Per capirci, la storia ci insegna che questo fondo arrivò a babbo morto quando le banche francesi e tedesche avevano già venduto alla Bce i loro titoli e la Grecia aveva già ristrutturato il suo debito. Quando gli altri Paesi del Sud Europa avevano già avuto il contagio e avevano dovuto ridurre il finanziamento all’economia. La morale è che con gli accordi a due o tre governativi e non comunitari non si va da nessuna parte e di questo avremmo voluto sentire parlare in Parlamento con voci competenti e pronte a fare squadra in nome dell’interesse italiano. Invece, no. Propaganduccia di quarta serie, minacce autolesioniste, stravolgimento sistemico della realtà. Vorrei essere molto chiaro: se ciò che si è visto ieri in Parlamento si dovesse ripetere con la stessa leggerezza nelle piazze andiamo incontro a rischi molto grossi, più incapacità di crescita, più alti tassi di interesse, sfiducia degli investitori internazionali, assenza di politica di bilancio prudente e i mercati che tornano a interrogarsi seriamente sulla solidità del nostro debito. Una polemica francamente inutile costruita a arte alla quale ha contribuito in modo grave una disinformazione che, in certi momenti, diventa addirittura sistemica e crea oggettivamente un rischio finanziario. C’è chi lo fa pretestuosamente e non è bene, ma francamente ciò che è più grave è che tutto avviene secondo canoni di normalità nonostante l’abnorme livello di anormalità della polemica.

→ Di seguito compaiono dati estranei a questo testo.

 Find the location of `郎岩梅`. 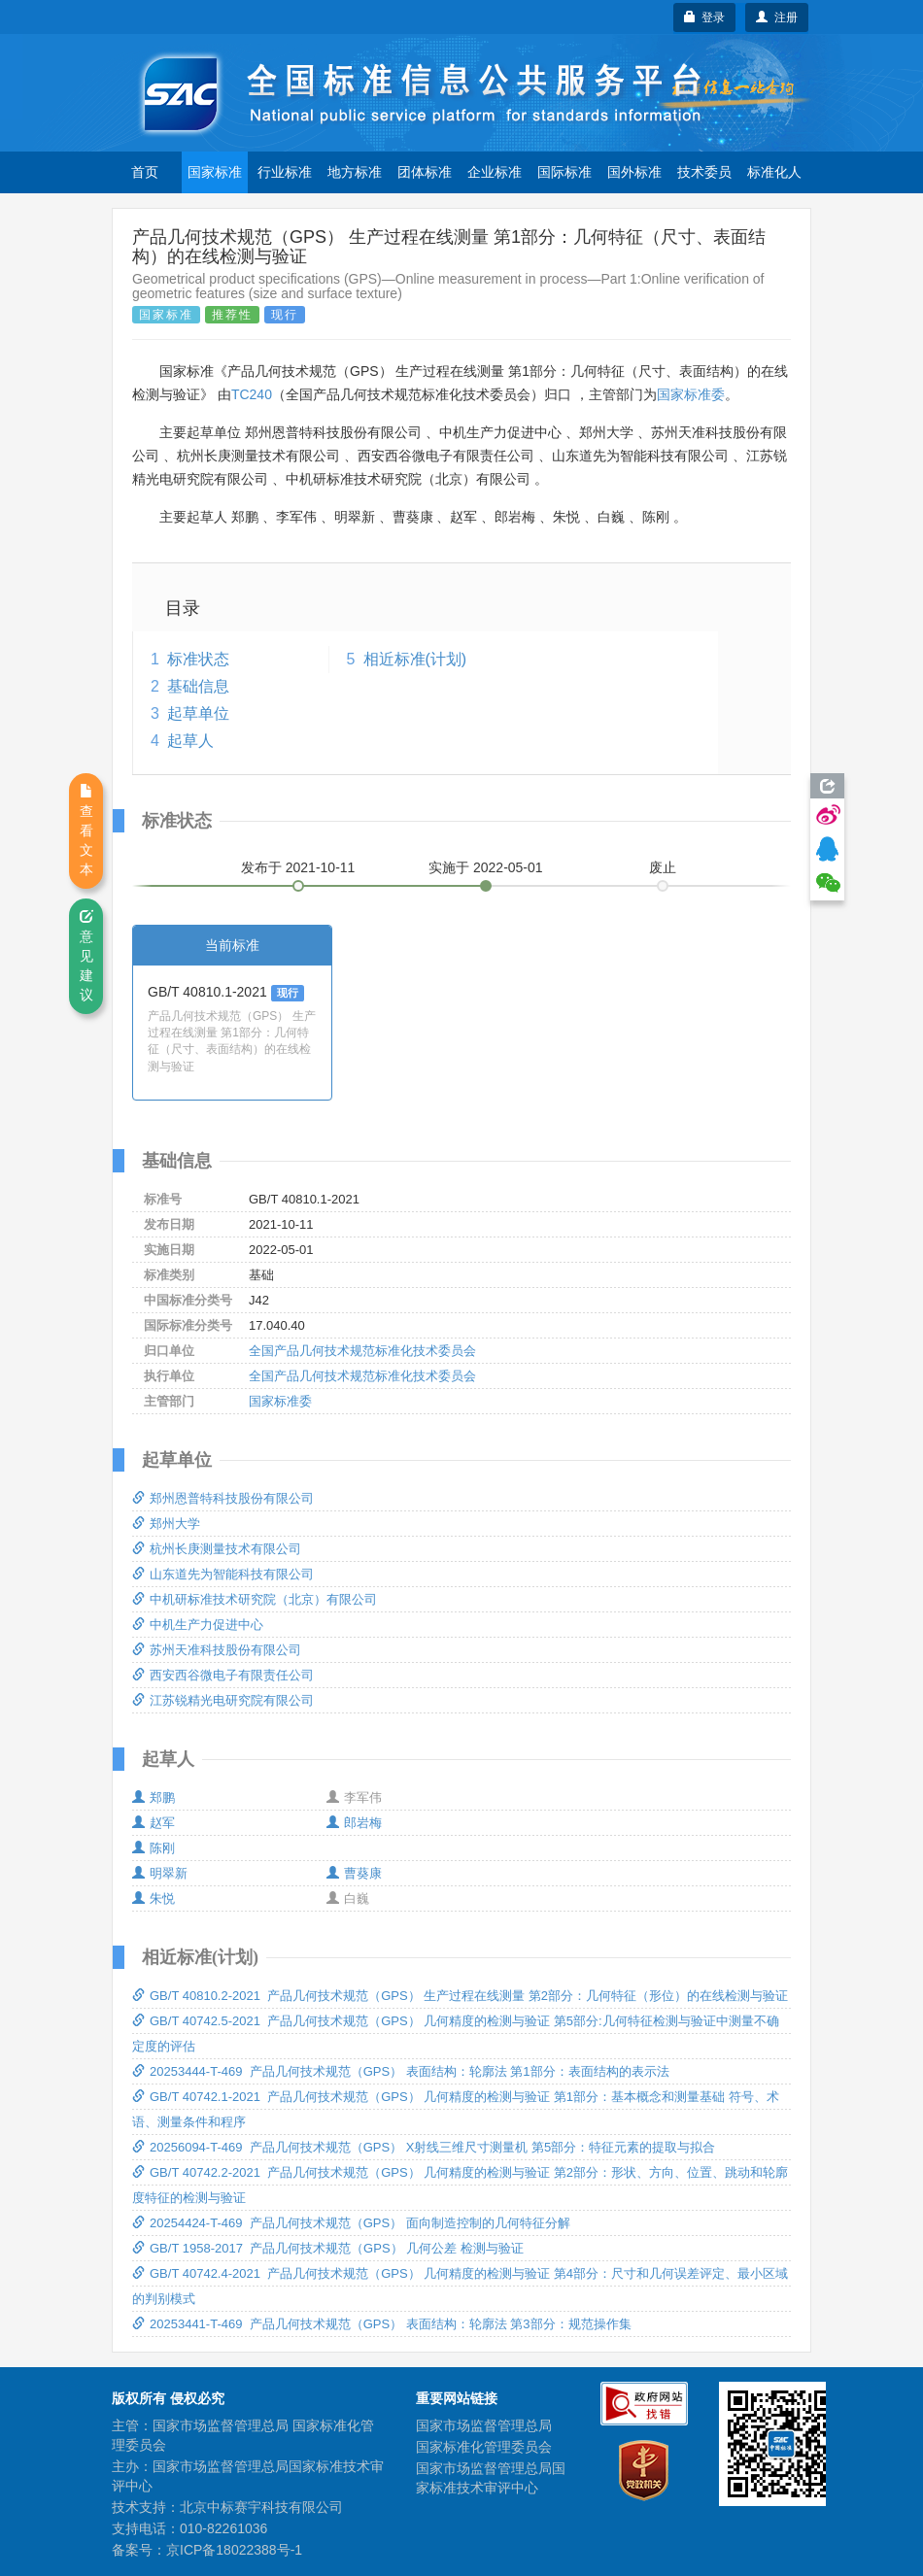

La verità è che questo meccanismo di stabilità finanziaria, vigilato in silenzio anche nei dettagli, può ridurre il costo di ristrutturazione ma parlare di ristrutturazione a ogni piè sospinto come si sta facendo per evidenti ragioni di scontro politico interno può realisticamente portare a una seconda Deauville dove l’Italia prende il posto della Grecia. La strada maestra per noi è quella ridurre il rapporto debito/Pil non dire o fare capire ogni cinque minuti che si vuole uscire dall’euro e che il problema è l’Europa. Viceversa faremmo bene a tenere sotto controllo l’avanzo primario e a operare per investire in titoli sicuri che sono in un portafoglio unico europeo garantito da tutti. Poi si dovrà veder come avviare il negoziato e fare squadra per sbarrare la strada all’Unione bancaria dei tedeschi sventando il pericolo di mettere limiti alle nostre banche.
Il Mes qui non c’entra. Ignoranza, prevenzione, volontà di creare condizioni difficili per chi governa, tutto ciò fa male e crea danni irreparabili in quanto si scherza con il fuoco del risparmio degli italiani.
Il motivo perché è sempre difficile fare il Fondo europeo Redemption è sempre dato dalla credibilità di chi lo propone. Per nostro conto dovrebbero parlare gli statisti, non bastano i buoni negoziatori. Invece, non solo mancano gli statisti, ma si moltiplicano i pagliacci.